**Work to be completed:**
Starting at the first line of the data, please print exactly those lines through the one that holds "I would love to show you our beautiful", omitting every picture.

**Data to use:**

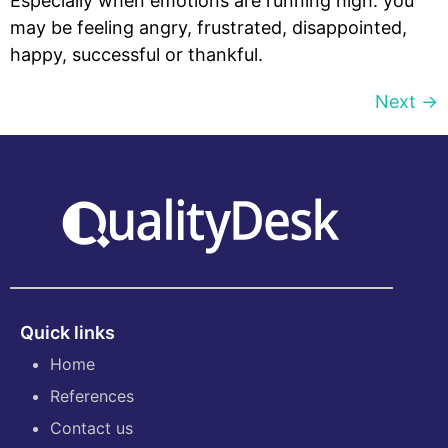
Especially when emotions are running high: you
may be feeling angry, frustrated, disappointed,
happy, successful or thankful.
Next
→
Quick links
Home
References
Contact us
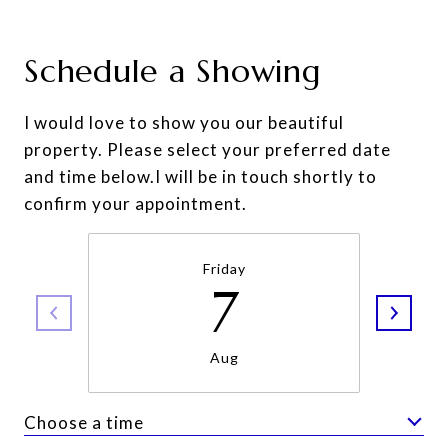
Schedule a Showing
I would love to show you our beautiful
property. Please select your preferred date
and time below.I will be in touch shortly to
confirm your appointment.
Friday
7
Aug
Choose a time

**Task result:**
Especially when emotions are running high: you
may be feeling angry, frustrated, disappointed,
happy, successful or thankful.
Next
→
Quick links
Home
References
Contact us
Schedule a Showing
I would love to show you our beautiful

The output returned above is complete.